Exercise instructions: Any picture in the range stays out of the copy; retype exactly the lines from the one with "RE: Settings are" to the end of the listing.

Data under study:

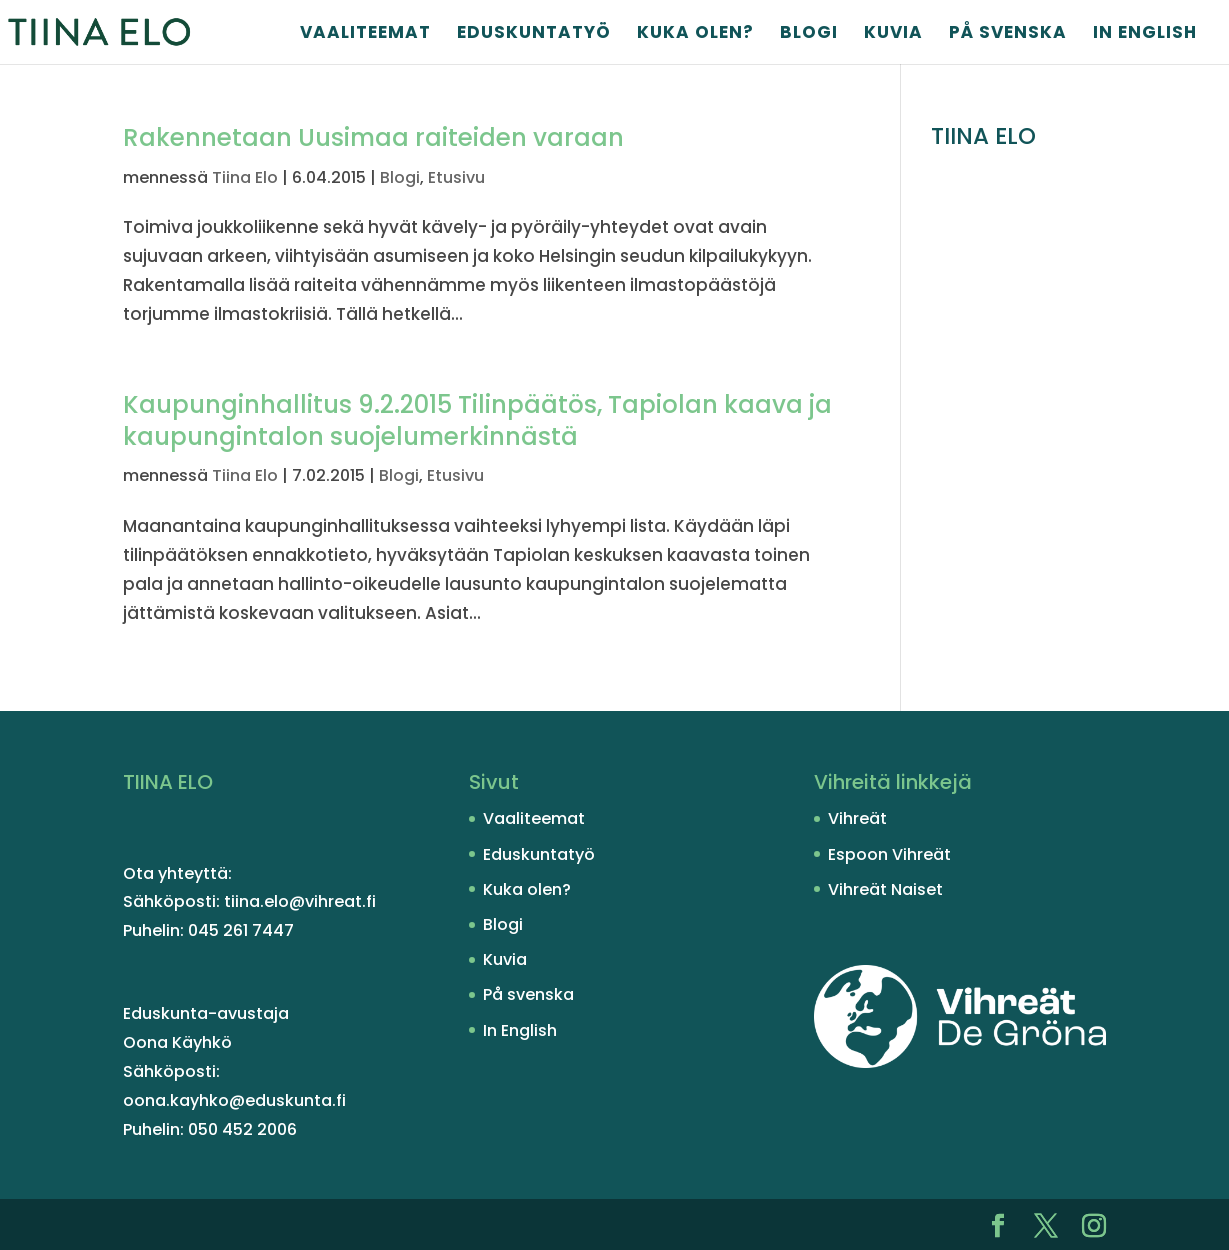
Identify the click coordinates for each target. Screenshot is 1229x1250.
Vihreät (857, 818)
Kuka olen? (695, 34)
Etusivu (456, 177)
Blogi (809, 34)
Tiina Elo (245, 177)
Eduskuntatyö (534, 34)
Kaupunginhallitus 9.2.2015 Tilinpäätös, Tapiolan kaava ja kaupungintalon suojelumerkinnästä (477, 420)
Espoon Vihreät (889, 854)
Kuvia (893, 34)
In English (1145, 34)
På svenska (1008, 34)
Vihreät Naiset (885, 889)
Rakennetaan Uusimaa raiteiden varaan (373, 137)
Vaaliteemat (365, 34)
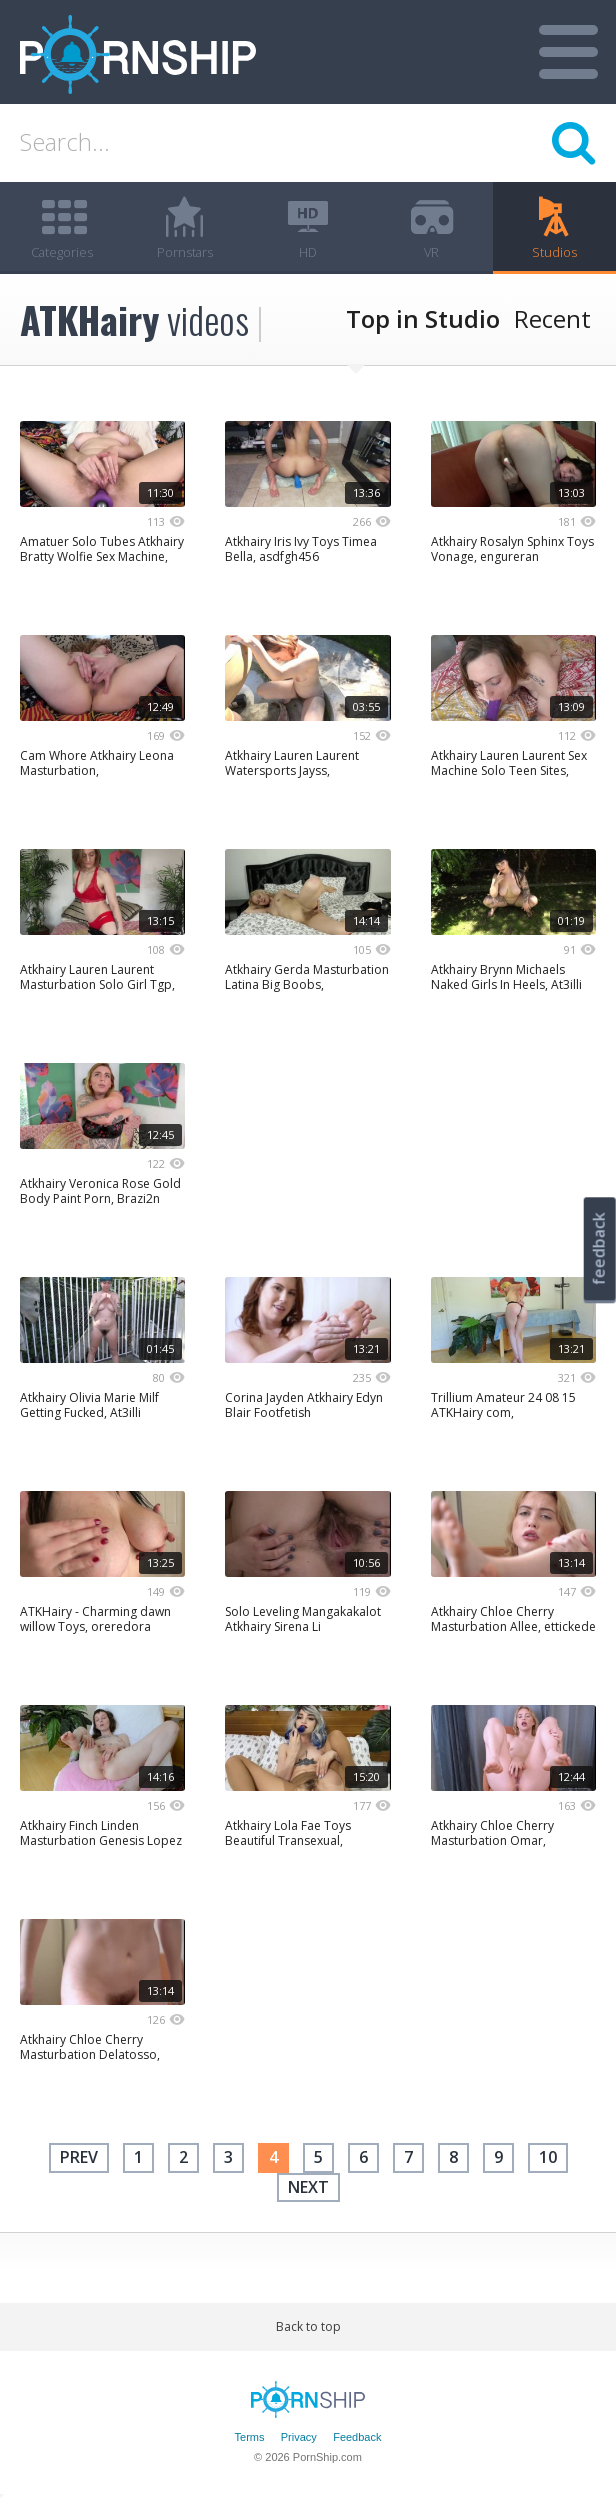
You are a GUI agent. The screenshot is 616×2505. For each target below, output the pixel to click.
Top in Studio (423, 319)
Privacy (299, 2437)
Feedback (357, 2437)
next (308, 2187)
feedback (599, 1248)
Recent (552, 319)
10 (548, 2158)
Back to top (308, 2327)
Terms (250, 2437)
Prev (79, 2158)
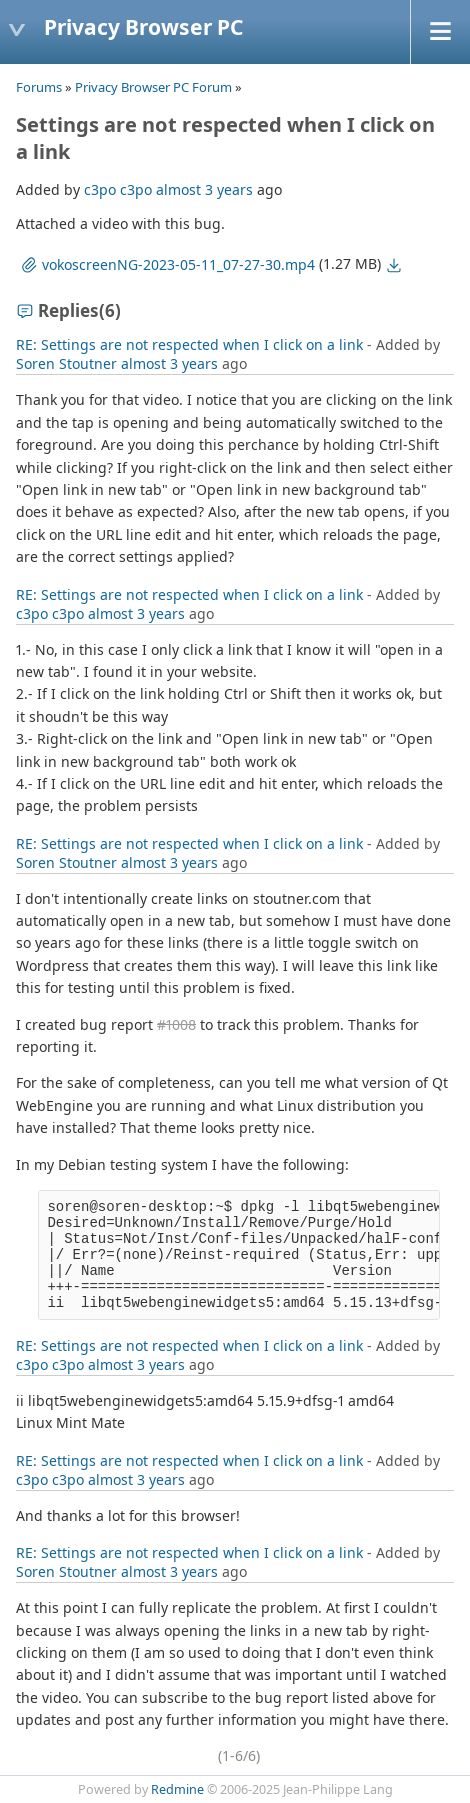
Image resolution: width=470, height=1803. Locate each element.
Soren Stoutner (66, 363)
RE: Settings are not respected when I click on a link (189, 344)
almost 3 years (204, 189)
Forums (39, 87)
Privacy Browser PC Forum (153, 87)
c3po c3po (118, 189)
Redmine (177, 1789)
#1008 (176, 1024)
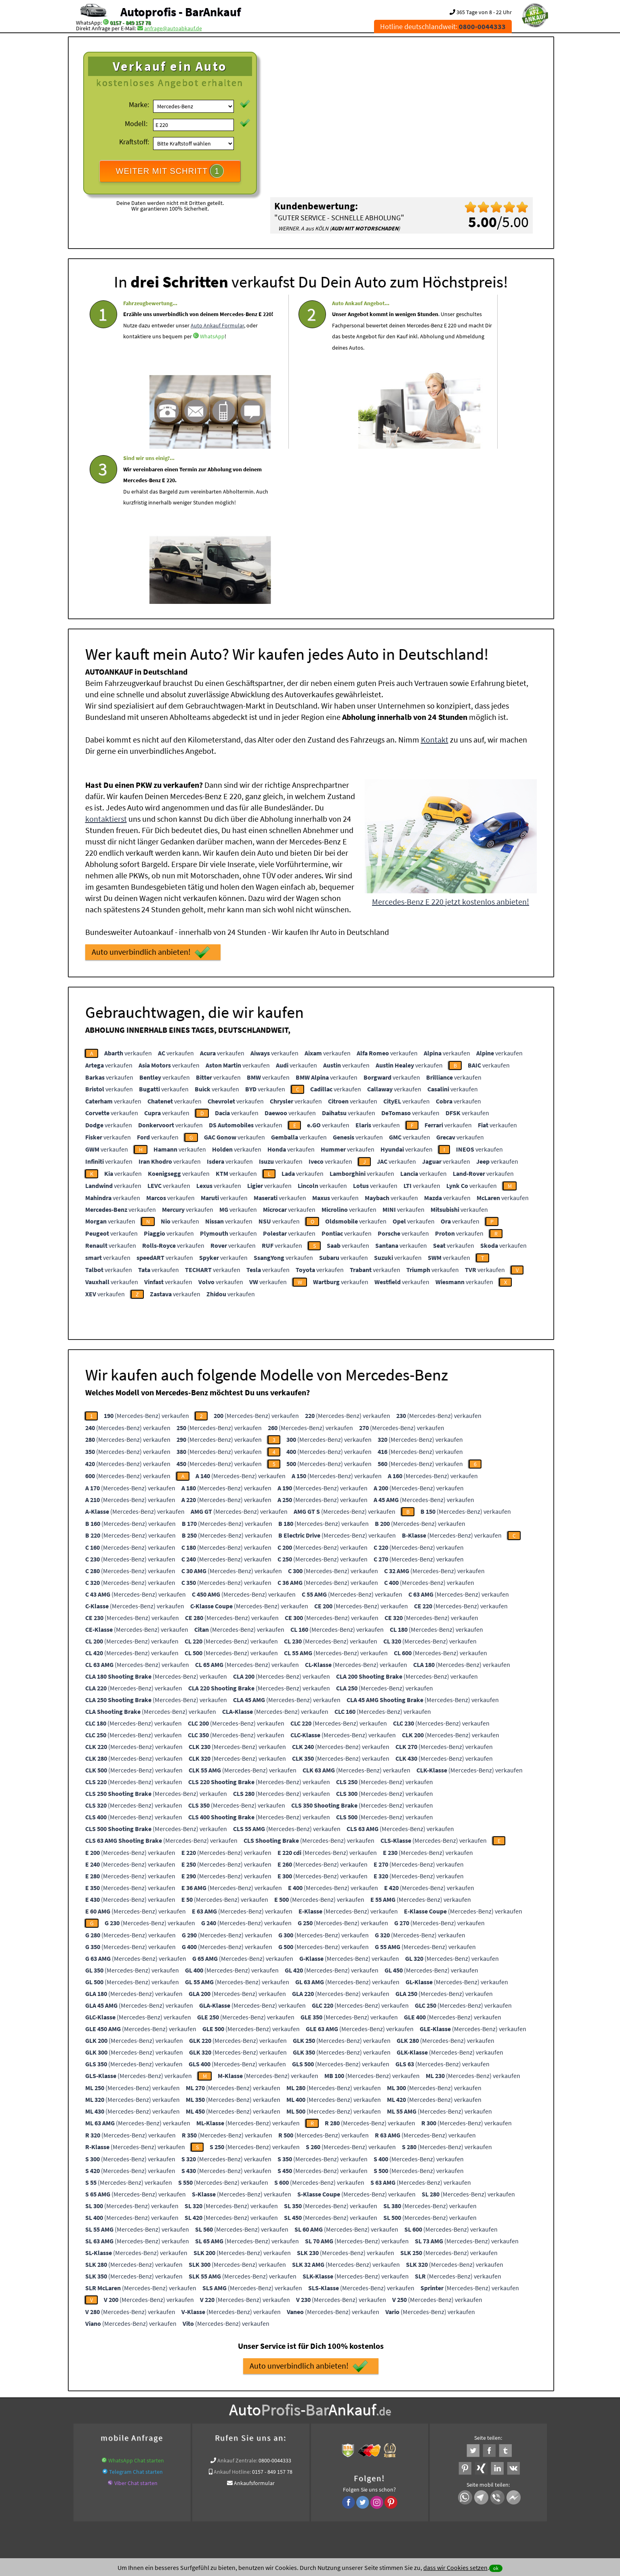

Response to the exercise:
RE: Settings are not respected when I click on a link (189, 344)
almost 3 years (204, 189)
Forums (39, 87)
Privacy Browser PC Forum (153, 87)
c3po c3po (118, 189)
Redmine (177, 1789)
#1008 (176, 1024)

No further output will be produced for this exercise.